Exercise directions:
Could you reproduce all the entries under this sentence exactly, leaving the images aside?

Recorded information:

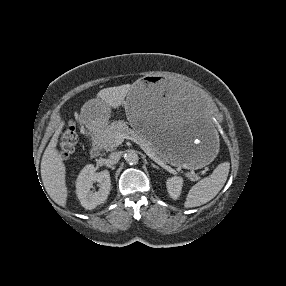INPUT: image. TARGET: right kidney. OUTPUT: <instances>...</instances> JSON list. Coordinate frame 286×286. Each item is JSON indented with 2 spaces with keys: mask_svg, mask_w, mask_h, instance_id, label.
I'll list each match as a JSON object with an SVG mask.
<instances>
[{
  "mask_svg": "<svg viewBox=\"0 0 286 286\" xmlns=\"http://www.w3.org/2000/svg\"><path fill=\"white\" fill-rule=\"evenodd\" d=\"M93 182H98L99 190L94 192ZM111 180L108 170L96 172L94 165H86L79 173L76 180V194L81 205L88 210L104 203L110 193Z\"/></svg>",
  "mask_w": 286,
  "mask_h": 286,
  "instance_id": "1",
  "label": "right kidney"
}]
</instances>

Completed task:
INPUT: image. TARGET: right kidney. OUTPUT: <instances>...</instances> JSON list. Coordinate frame 286×286. Each item is JSON indented with 2 spaces with keys: mask_svg, mask_w, mask_h, instance_id, label.
I'll list each match as a JSON object with an SVG mask.
<instances>
[{
  "mask_svg": "<svg viewBox=\"0 0 286 286\" xmlns=\"http://www.w3.org/2000/svg\"><path fill=\"white\" fill-rule=\"evenodd\" d=\"M93 182H98L99 190L94 192ZM111 180L108 170L96 172L94 165H86L79 173L76 180V194L81 205L88 210L104 203L110 193Z\"/></svg>",
  "mask_w": 286,
  "mask_h": 286,
  "instance_id": "1",
  "label": "right kidney"
}]
</instances>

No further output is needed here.